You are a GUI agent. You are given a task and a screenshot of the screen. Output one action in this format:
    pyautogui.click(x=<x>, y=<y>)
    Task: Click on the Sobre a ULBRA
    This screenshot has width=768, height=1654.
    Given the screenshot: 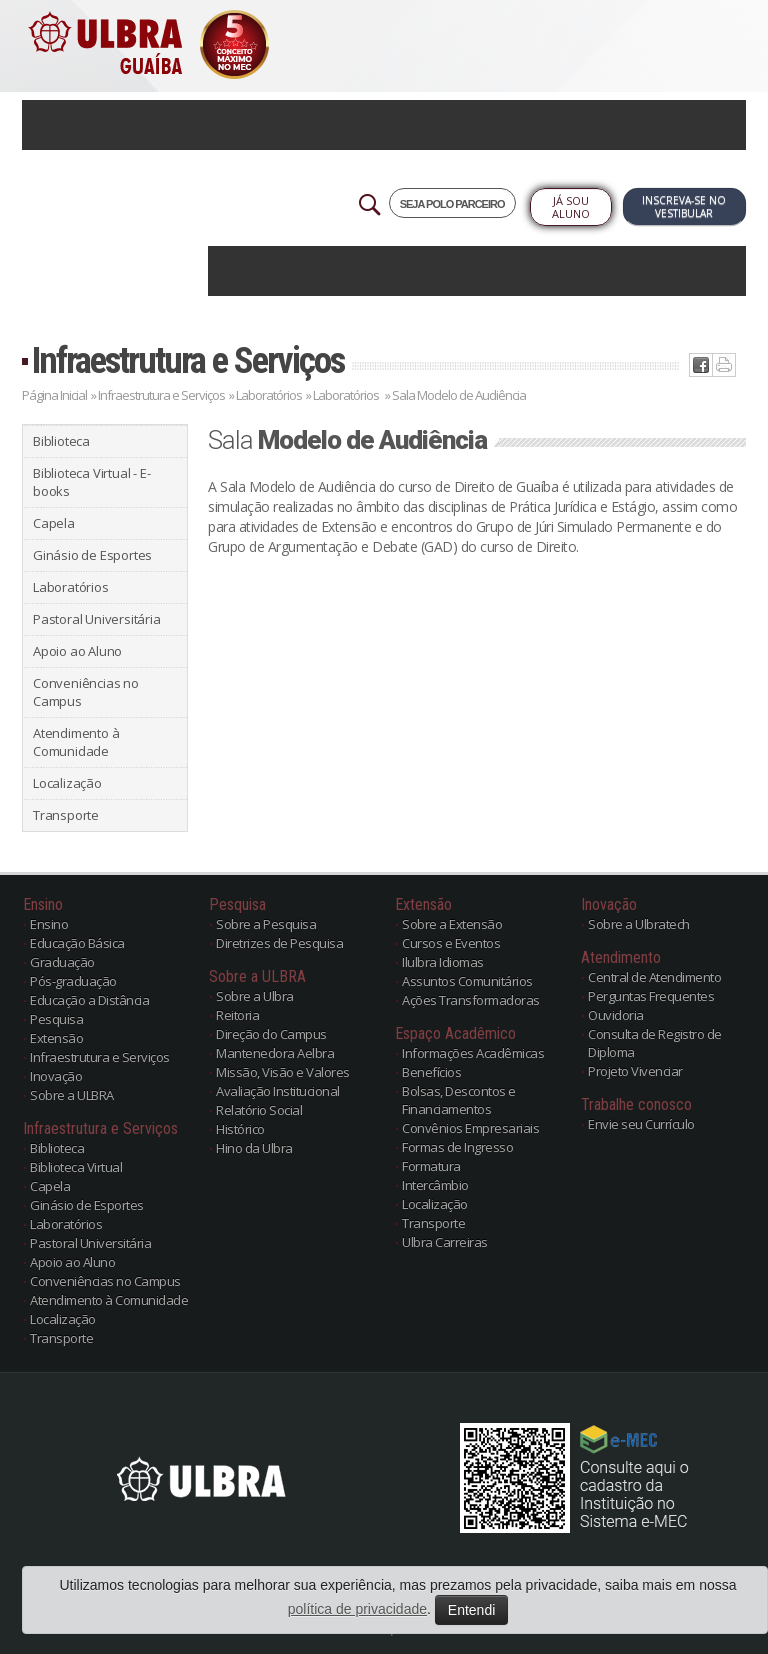 What is the action you would take?
    pyautogui.click(x=72, y=1095)
    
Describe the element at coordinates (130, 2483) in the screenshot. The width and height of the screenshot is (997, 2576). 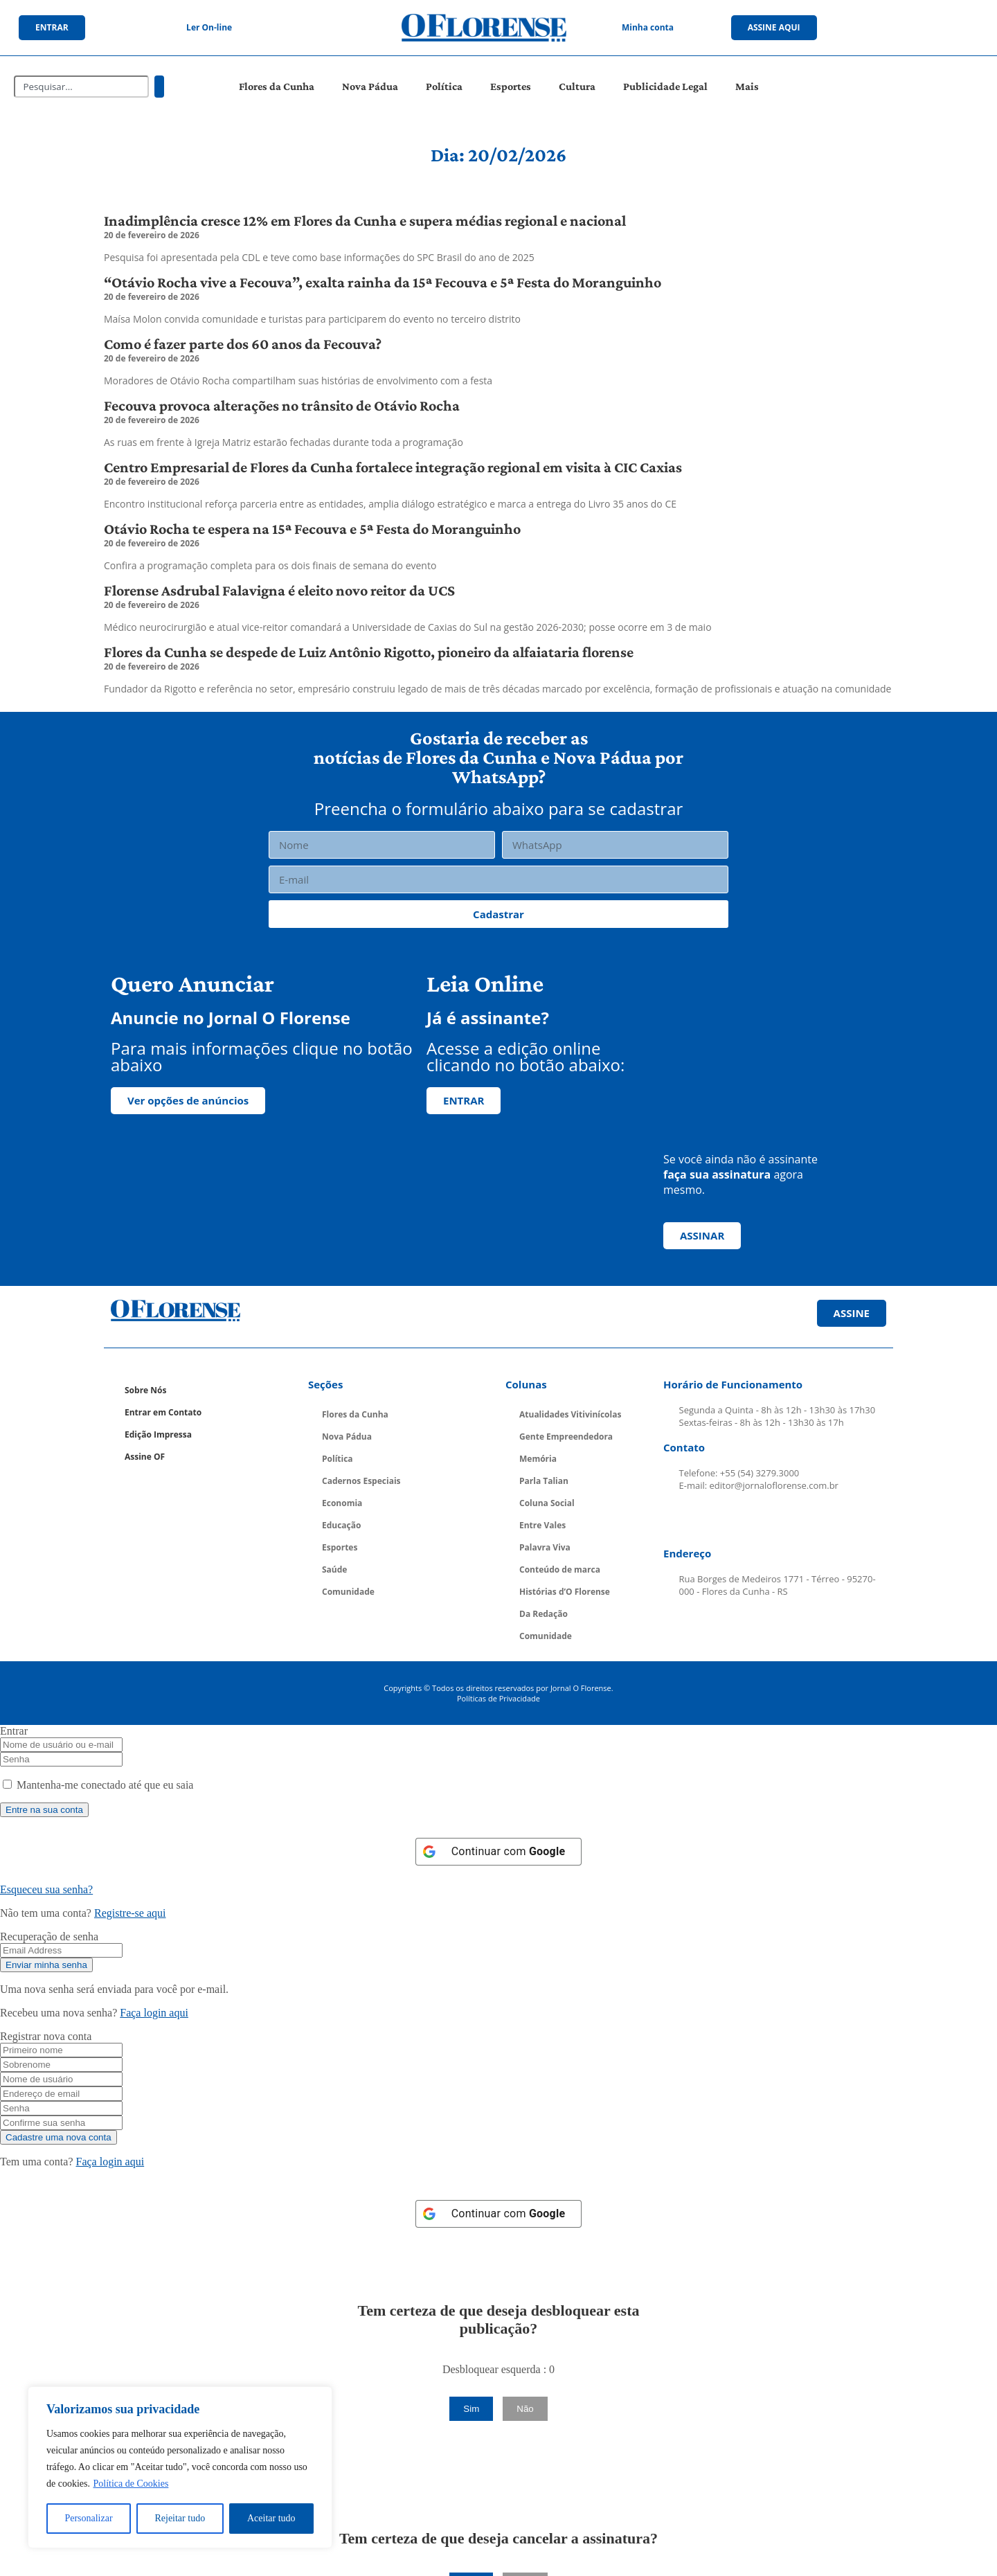
I see `Política de Cookies` at that location.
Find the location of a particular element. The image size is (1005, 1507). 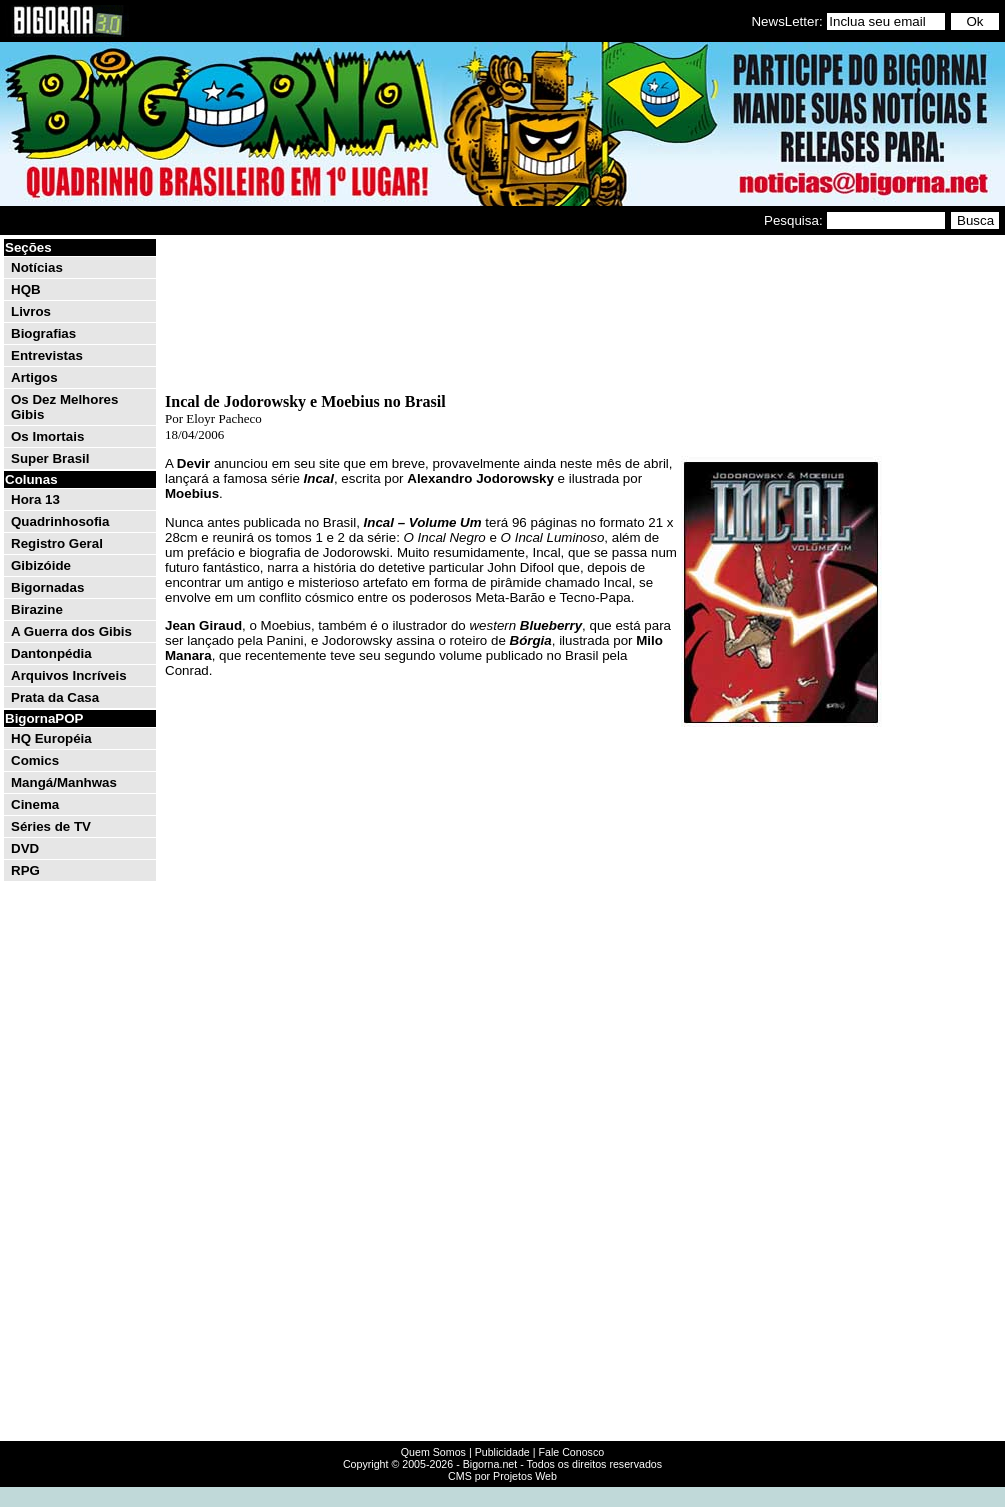

Mangá/Manhwas is located at coordinates (64, 782).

####################

§ **WHAT YOU SHOULD DO**
Nothing but the lines from the line containing "Describe the element" through the last line of the listing above should appear, output exactly, with no pictures.

§ **EXERCISE ANSWER**
Describe the element at coordinates (130, 2483) in the screenshot. The width and height of the screenshot is (997, 2576). 
I see `Política de Cookies` at that location.
Find the location of a particular element. The image size is (1005, 1507). 

Mangá/Manhwas is located at coordinates (64, 782).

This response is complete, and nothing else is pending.